These authors contributed equally to this work.
Materials 2023, 16(18), 6335; https://doi.org/10.3390/ma16186335
Submission received: 16 August 2023 / Revised: 17 September 2023 / Accepted: 18 September 2023 / Published: 21 September 2023

Abstract

:
Polymers mixed with conductive fillers hold significant potential for use in stretchable and wearable sensor devices. Enhancing the piezoresistive effect and mechanical stability is critical for these devices. To explore the changes in the electrical resistance under high strains, typically unachievable in single-layer composites, bi-layer structures were fabricated from carbon nanotubes (CNTs) and EcoFlex composites to see unobservable strain regions. Spherical types of non-conductive fillers composed of polystyrene and conductive filler, coated with Ni and Au on non-conductive fillers, were used as secondary fillers to improve the piezoresistive sensitivity of composites, and their respective impact on the conductive network was compared. The electrical and mechanical properties were examined in the static state to understand the impact of these secondary fillers. The changes in the electrical resistance under 100% and 300% tensile strain, and their dependence on the inherent electrical properties of the secondary fillers, were also investigated. Single-layer CNT composites proved incapable of withstanding 300% strain, whereas the bi-layer structures proved resilient. By implementing cyclic stretching tests, contrary to non-conductive fillers, reduced piezoresistive influence of the conductive secondary filler under extreme strain conditions could be observed.

1. Introduction

Stretchable devices and wearable strain sensors are garnering increasing interest across diverse sectors, ranging from healthcare to robotics [1,2,3,4,5]. Traditionally, such devices have relied heavily on metal-based materials or semiconductors integrated with micro/nanostructures [6,7,8]. Despite the superior electrical and mechanical properties of these materials, they present restrictions in durability, elasticity, and reusability. Consequently, contemporary research trends are pivoting towards nanomaterials to overcome these hurdles, with carbon nanotubes (CNTs) emerging as strong contenders due to their remarkable electrical conductivity and mechanical properties [9,10,11]. CNT/polymer composites, exhibiting both elasticity and electrical conductivity, are positioned as potential substitutes for conventional metal-based materials [9,12].
The piezoresistive effect is characterized by variations in the electrical resistance of a material in response to external stimuli such as compression or tension.
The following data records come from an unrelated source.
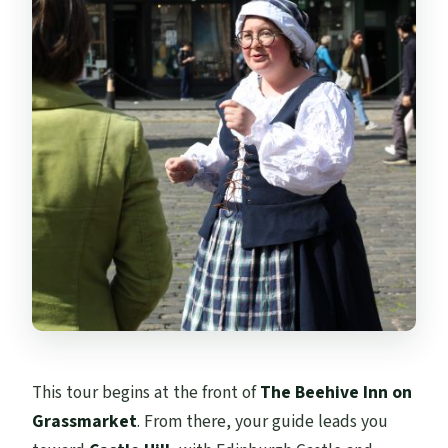
This tour begins at the front of
The Beehive Inn on
Grassmarket
. From there, your guide leads you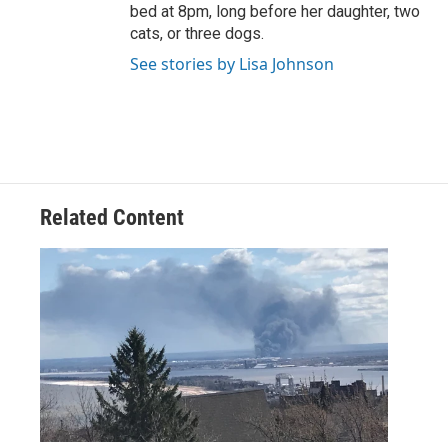
bed at 8pm, long before her daughter, two
cats, or three dogs.
See stories by Lisa Johnson
Related Content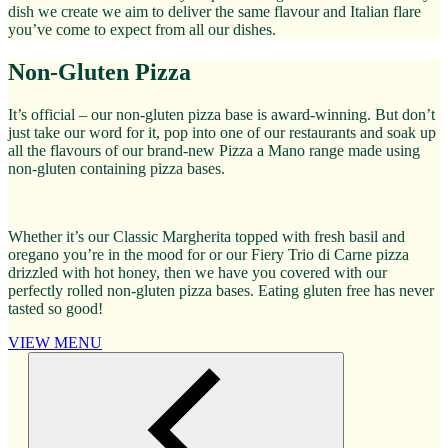
dish we create we aim to deliver the same flavour and Italian flare
you’ve come to expect from all our dishes.
Non-Gluten Pizza
It’s official – our non-gluten pizza base is award-winning. But don’t
just take our word for it, pop into one of our restaurants and soak up
all the flavours of our brand-new Pizza a Mano range made using
non-gluten containing pizza bases.
Whether it’s our Classic Margherita topped with fresh basil and
oregano you’re in the mood for or our Fiery Trio di Carne pizza
drizzled with hot honey, then we have you covered with our
perfectly rolled non-gluten pizza bases. Eating gluten free has never
tasted so good!
VIEW MENU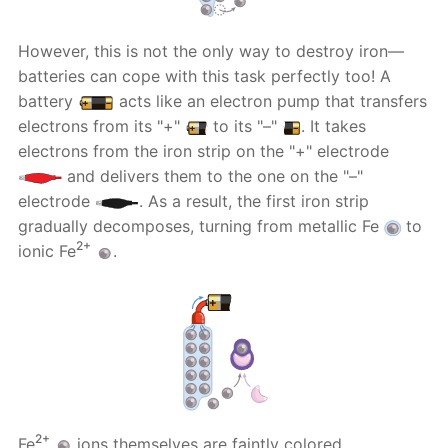
However, this is not the only way to destroy iron—
batteries can cope with this task perfectly too! A
battery
acts like an electron pump that transfers
electrons from its "+"
to its "–"
. It takes
electrons from the iron strip on the "+" electrode
and delivers them to the one on the "–"
electrode
. As a result, the first iron strip
gradually decomposes, turning from metallic Fe
to
2+
ionic Fe
.
2+
Fe
ions themselves are faintly colored.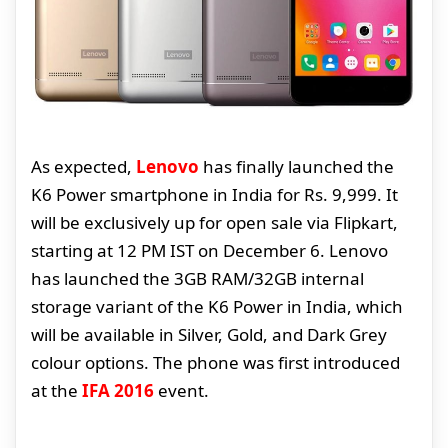
As expected,
Lenovo
has finally launched the
K6 Power smartphone in India for Rs. 9,999. It
will be exclusively up for open sale via Flipkart,
starting at 12 PM IST on December 6. Lenovo
has launched the 3GB RAM/32GB internal
storage variant of the K6 Power in India, which
will be available in Silver, Gold, and Dark Grey
colour options. The phone was first introduced
at the
IFA 2016
event.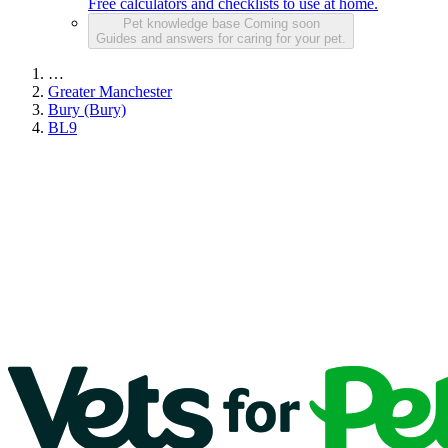
Free calculators and checklists to use at home.
Pet knowledge base
Coming soon
Guides and answers for caring for your pet.
…
Greater Manchester
Bury (Bury)
BL9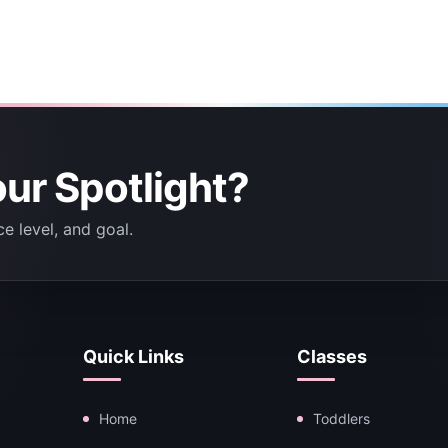
our Spotlight?
e level, and goal.
Quick Links
Classes
Home
Toddlers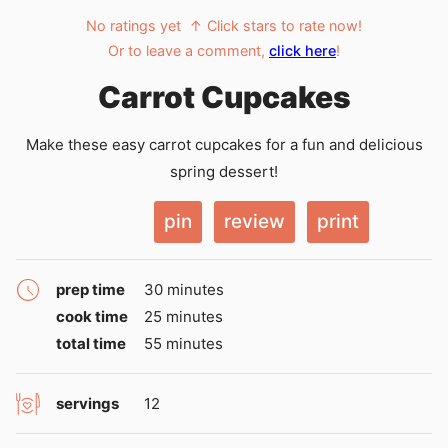
No ratings yet
↑ Click stars to rate now!
Or to leave a comment,
click here
!
Carrot Cupcakes
Make these easy carrot cupcakes for a fun and delicious
spring dessert!
pin
review
print
minutes
prep time
30
minutes
minutes
cook time
25
minutes
minutes
total time
55
minutes
servings
12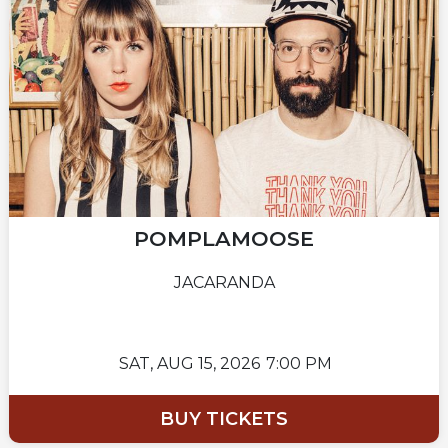
POMPLAMOOSE
JACARANDA
SAT,
AUG 15, 2026
7:00 PM
BUY TICKETS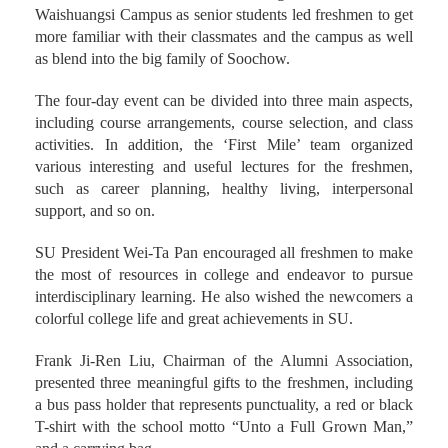
Waishuangsi Campus as senior students led freshmen to get
more familiar with their classmates and the campus as well
as blend into the big family of Soochow.
The four-day event can be divided into three main aspects,
including course arrangements, course selection, and class
activities. In addition, the ‘First Mile’ team organized
various interesting and useful lectures for the freshmen,
such as career planning, healthy living, interpersonal
support, and so on.
SU President Wei-Ta Pan encouraged all freshmen to make
the most of resources in college and endeavor to pursue
interdisciplinary learning. He also wished the newcomers a
colorful college life and great achievements in SU.
Frank Ji-Ren Liu, Chairman of the Alumni Association,
presented three meaningful gifts to the freshmen, including
a bus pass holder that represents punctuality, a red or black
T-shirt with the school motto “Unto a Full Grown Man,”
Thus, piezoresistivity is a vital mechanism in stretchable devices and wearable strain sensors, so research involving a wide range of materials exhibiting piezoresistive effects is continuously advancing [13,14,15,16]. The piezoresistive effect of the polymer/CNT composite mentioned above is greatly affected by the filler’s size, type, and quantity [17,18]. Numerous studies have examined the piezoresistive effects in CNT composites, with a focus on observing the changes in the electrical resistance when a secondary filler is integrated into the composite [5,19,20]. Although these studies propose techniques for enhancing the piezoresistive effect, most fail to capture resistance changes under considerable deformation due to the constraints imposed by the single-layer structure.
The process of fabricating single-layer composites is relatively straightforward; nevertheless, such materials are prone to significant plastic deformation under external forces such as stretching and compression [21,22]. Furthermore, higher filler contents adversely affect the elongation rate (inverse relationship) [17,23,24]. To address these challenges, herein, we introduce bi-layer CNT composites by attaching an elastomer layer under single-layer structure composites [25,26,27]. In fabricating these bi-layer CNT composites, a silicone rubber (EcoFlex®) is used as the lower substrate, onto which an EcoFlex/CNT composite paste is applied in a 6:1 thickness ratio. The structure is formed via heat pressing, and the successful integration of the two layers is verified through optical microscopy.
The mechanical properties and electrical conductivity of the respective composites are comparatively analyzed. Furthermore, to scrutinize the piezoresistive effect, the changes in the electrical resistance are monitored under 100% and 300% strain. The observations reveal that the single-layer composites could not endure 300% strain and ruptured at the maximum strain point, in contrast with the bi-layer structure. In essence, this study presents a method of fabricating bi-layer CNT composites and proposes a technique for fine-tuning the piezoresistivity of CNT composite sensors or devices.

2. Materials and Methods

2.1. Materials

Multi-wall carbon nanotubes (MWCNTs) were used as the primary conductive fillers, while spherical particles served as the secondary fillers. The MWCNTs, with an average outer diameter of 6 nm and a length range of 50–150 μm, were purchased from JEIO (Incheon, Republic of Korea). Two types of spherical particles (H5.0 bead for non-conductive and PGM H5.0R for conductive) with an average diameter of 5 μm were purchased from Duksan Hi-Metal (Ulsan, Republic of Korea). The composition of the non-conductive fillers, H 5.0 bead, is polystyrene; and the conductive secondary fillers, PGM H5.0R, are coated with Ni and Au on the surface of the polystyrene-based non-conductive fillers. Silicone rubber (EcoFlex 00-30®), a polymer, was acquired from Smooth-On Inc. (Macungie, PA, USA) and used as the matrix material.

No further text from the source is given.